WORK REQUEST → Scan the data for lines with "right" and report the count by itself.

RECORDS FOR THIS EXERCISE →

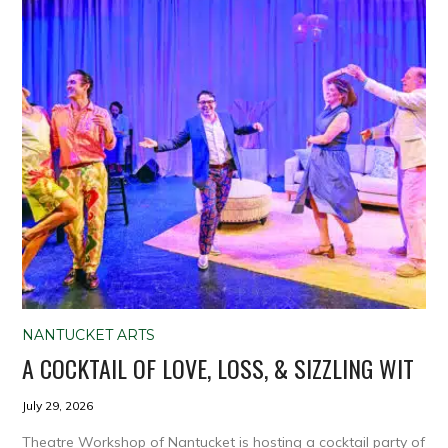
NANTUCKET ARTS
A COCKTAIL OF LOVE, LOSS, & SIZZLING WIT
July 29, 2026
Theatre Workshop of Nantucket is hosting a cocktail party of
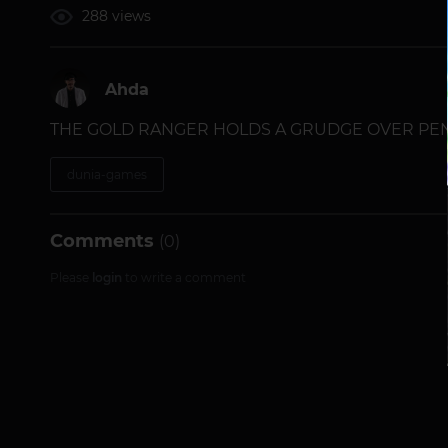
288 views
Ahda
THE GOLD RANGER HOLDS A GRUDGE OVER PEND
dunia-games
Comments
(0)
Please
login
to write a comment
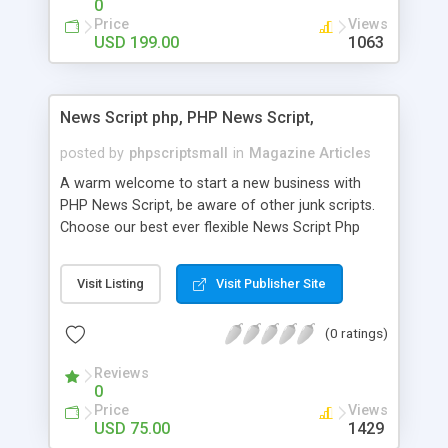
0
Price
Views
USD 199.00
1063
News Script php, PHP News Script,
posted by
phpscriptsmall
in
Magazine Articles
A warm welcome to start a new business with
PHP News Script, be aware of other junk scripts.
Choose our best ever flexible News Script Php
that helps you to publish every news you need to
post. Php Scripts Mall has 15 years of excellence
Visit Listing
Visit Publisher Site
works in open source PHP scripts. If you are in
the confused state of choosing the right PHP
(0 ratings)
scripts, yeah right you are an incorrect place of
picking up News Script Php. Hurray! Publish your
Reviews
hot news across the globe through our highly
0
flexible open source PHP scripts. Building online
Price
Views
digital e-publishing is not quite easy until you
USD 75.00
1429
choose our great PHP News Script. You can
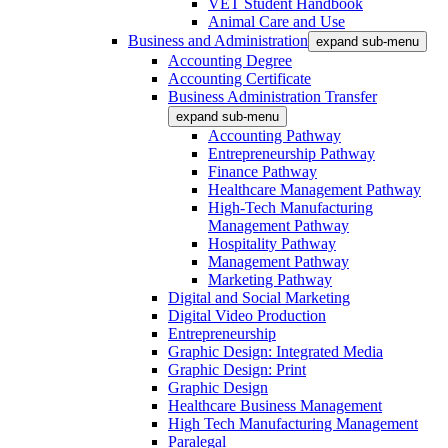
VET Student Handbook
Animal Care and Use
Business and Administration
expand sub-menu
Accounting Degree
Accounting Certificate
Business Administration Transfer
expand sub-menu
Accounting Pathway
Entrepreneurship Pathway
Finance Pathway
Healthcare Management Pathway
High-Tech Manufacturing
Management Pathway
Hospitality Pathway
Management Pathway
Marketing Pathway
Digital and Social Marketing
Digital Video Production
Entrepreneurship
Graphic Design: Integrated Media
Graphic Design: Print
Graphic Design
Healthcare Business Management
High Tech Manufacturing Management
Paralegal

EXERCISE ANSWER → 2